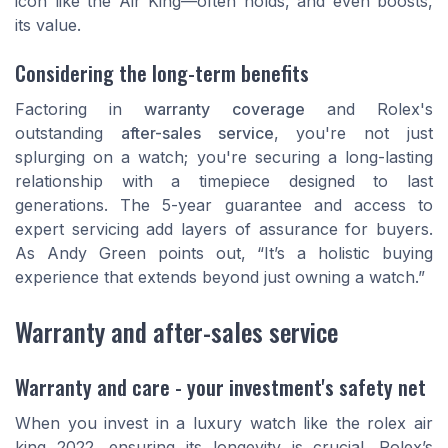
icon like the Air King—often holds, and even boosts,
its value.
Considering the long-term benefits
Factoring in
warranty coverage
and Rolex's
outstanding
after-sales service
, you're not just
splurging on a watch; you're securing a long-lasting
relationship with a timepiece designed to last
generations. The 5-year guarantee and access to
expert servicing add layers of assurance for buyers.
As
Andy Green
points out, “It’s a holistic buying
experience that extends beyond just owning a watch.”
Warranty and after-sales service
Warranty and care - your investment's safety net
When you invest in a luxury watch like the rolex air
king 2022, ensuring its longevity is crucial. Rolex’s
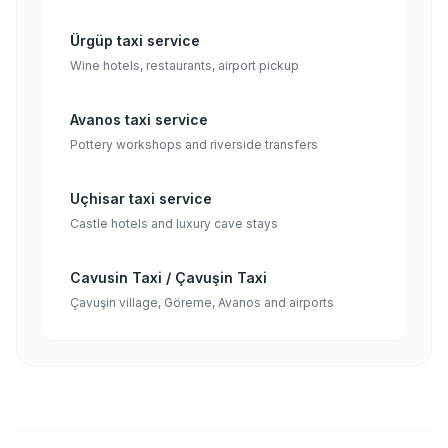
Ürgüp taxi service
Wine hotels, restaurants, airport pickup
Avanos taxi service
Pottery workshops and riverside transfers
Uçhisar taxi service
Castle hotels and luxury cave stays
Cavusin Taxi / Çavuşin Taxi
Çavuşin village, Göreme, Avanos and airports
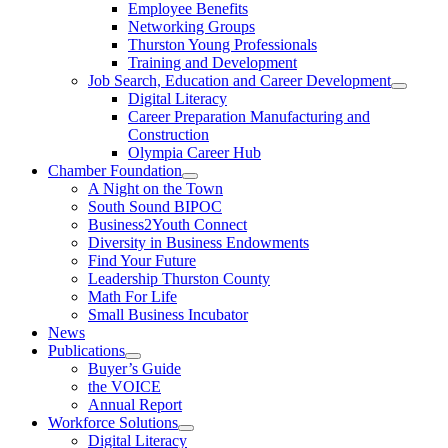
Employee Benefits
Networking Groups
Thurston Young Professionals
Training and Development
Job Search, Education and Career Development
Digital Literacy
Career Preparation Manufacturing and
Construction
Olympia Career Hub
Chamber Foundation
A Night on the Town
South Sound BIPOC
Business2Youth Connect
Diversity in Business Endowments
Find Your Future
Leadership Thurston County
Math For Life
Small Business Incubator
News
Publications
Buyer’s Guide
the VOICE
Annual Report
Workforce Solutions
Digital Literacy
____________
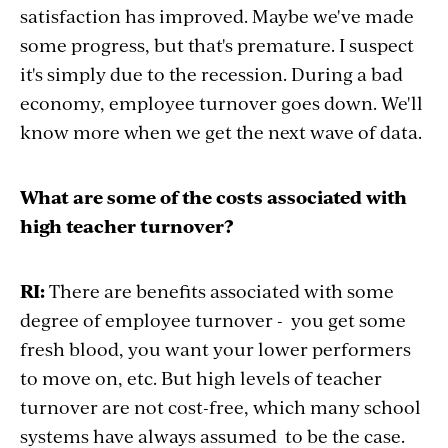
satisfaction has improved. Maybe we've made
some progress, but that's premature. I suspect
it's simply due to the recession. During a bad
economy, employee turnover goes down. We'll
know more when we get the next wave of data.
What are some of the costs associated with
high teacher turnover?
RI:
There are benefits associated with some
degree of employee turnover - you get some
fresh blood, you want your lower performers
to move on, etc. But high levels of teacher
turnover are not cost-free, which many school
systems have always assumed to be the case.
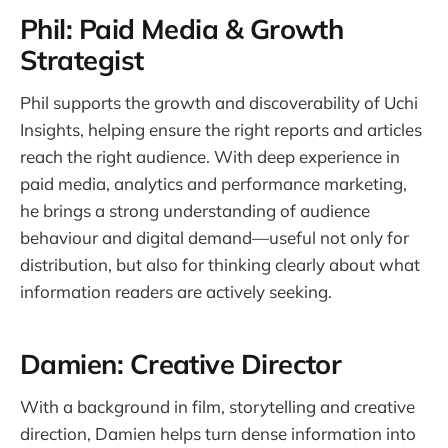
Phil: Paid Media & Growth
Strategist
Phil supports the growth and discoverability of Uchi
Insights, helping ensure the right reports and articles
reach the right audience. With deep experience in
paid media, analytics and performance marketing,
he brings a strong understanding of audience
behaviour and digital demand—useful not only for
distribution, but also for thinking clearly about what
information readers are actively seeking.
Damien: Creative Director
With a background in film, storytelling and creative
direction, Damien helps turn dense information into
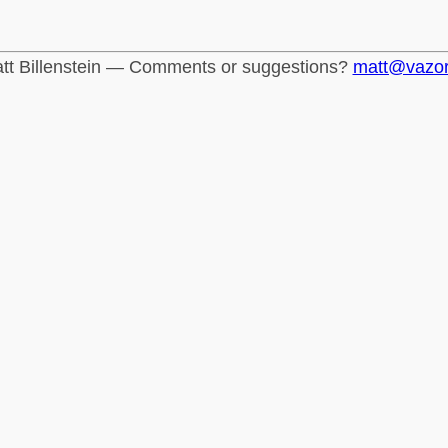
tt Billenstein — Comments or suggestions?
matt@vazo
____________
* **About this task**
Whatever else the listing above holds, retype exactly only the lines from the one containing "know more when we get the next wave of data." to the one containing "systems have always assumed to be the case.", both ends kept.

* **Response to the task**
know more when we get the next wave of data.
What are some of the costs associated with
high teacher turnover?
RI:
There are benefits associated with some
degree of employee turnover - you get some
fresh blood, you want your lower performers
to move on, etc. But high levels of teacher
turnover are not cost-free, which many school
systems have always assumed to be the case.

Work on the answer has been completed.